St. George Anglican Church, Venice, Italy April 23-November 27, 2022

L'Amoureux, 2022, oil painting on polished aluminium plated mirrors, 180 x 100 cm © Alberto Ricci / Courtesy of the artist

From April 23 to November 27, 2022, during the 59th Venice Biennale and under the patronage of the Republic of San Marino, the Lebanese-Canadian artist Mouna Rebeiz is presenting “The Soothsayer,” a body of new works that invites the viewer to a symbolic and metaphoric journey in the St. George Anglican Church in Venice, Italy. 
 

Lebanese-Canadian contemporary artist, Mouna Rebeiz is an unclassifiable personality. Leading her life alongside painters, musicians and poets, endowed with an obvious talent, she trained in classical painting, which leads her to draw her inspiration from the great repertoire but she also touches upon abstraction, sculpture and installation. Equipped with a remarkable style that she has worked tirelessly, she has managed to develop a pictorial grammar that is her own and that clearly distinguishes her. Over time, this remarkable artist, also a sculptor, ventured into the realms of abstraction, her works often dealing with the female body, a recurring theme for her.

Her project for Venice is entitled The Soothsayer, a character who has only nine lines in Shakespeare’s tragedy, Julius Caesar, but plays an important role in warning the emperor to beware of the «Ides of March”. The soothsayer tells Caesar to avoid going to the Senate on March 15 or he will surely die. In the play, Julius Caesar ignores the seer and calls him a «dreamer».

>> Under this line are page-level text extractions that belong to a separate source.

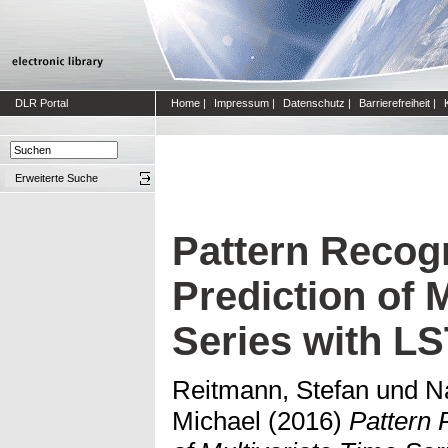
DLR Portal
Home
|
Impressum
|
Datenschutz
|
Barrierefreiheit
|
Erweiterte Suche
Pattern Recog
Prediction of 
Series with L
Reitmann, Stefan
und
Na
Michael
(2016)
Pattern 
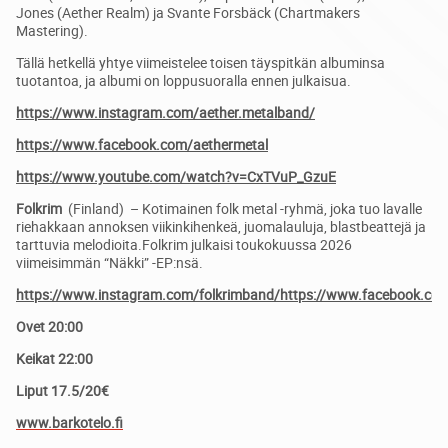
Jones (Aether Realm) ja Svante Forsbäck (Chartmakers
Mastering).
Tällä hetkellä yhtye viimeistelee toisen täyspitkän albuminsa
tuotantoa, ja albumi on loppusuoralla ennen julkaisua.
https://www.instagram.com/aether.metalband/
https://www.facebook.com/aethermetal
https://www.youtube.com/watch?v=CxTVuP_GzuE
Folkrim
(Finland) – Kotimainen folk metal -ryhmä, joka tuo lavalle
riehakkaan annoksen viikinkihenkeä, juomalauluja, blastbeattejä ja
tarttuvia melodioita.Folkrim julkaisi toukokuussa 2026
viimeisimmän “Näkki” -EP:nsä.
https://www.instagram.com/folkrimband/
https://www.facebook.com
Ovet 20:00
Keikat 22:00
Liput 17.5/20€
www.barkotelo.fi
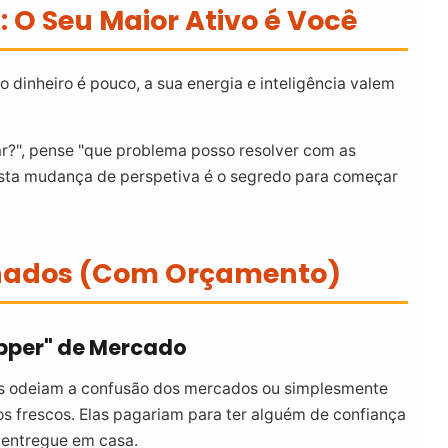
 O Seu Maior Ativo é Você
o dinheiro é pouco, a sua energia e inteligência valem
r?", pense "que problema posso resolver com as
Esta mudança de perspetiva é o segredo para começar
lhados (Com Orçamento)
opper" de Mercado
s odeiam a confusão dos mercados ou simplesmente
s frescos. Elas pagariam para ter alguém de confiança
 entregue em casa.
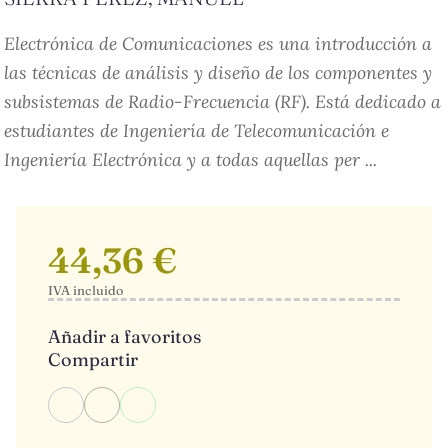
Electrónica de Comunicaciones es una introducción a
las técnicas de análisis y diseño de los componentes y
subsistemas de Radio-Frecuencia (RF). Está dedicado a
estudiantes de Ingeniería de Telecomunicación e
Ingeniería Electrónica y a todas aquellas per ...
44,36 €
IVA incluido
Añadir a favoritos
Compartir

Mouna Rebeiz is tempered by the mystery of life. In her artistic path, she questions the unlikely meeting point between new technologies, artificial intelligence and mystic.

What will tomorrow be made of? This is the question that Mouna asks in her own way. These technologies modify our ways of thinking. To grasp this mutation, the artist becomes an whistle blower, in her own way, when she stages the main lines of a «cognitive ecology» likely to reconcile man with technology.
 

In the Church of St. George (Anglican obedience) located near the Accademia in the city of the Doges, Mouna presents three works that echo each other and dialogue with the spectators on a symbolic and metaphorical level and constitute a performative set.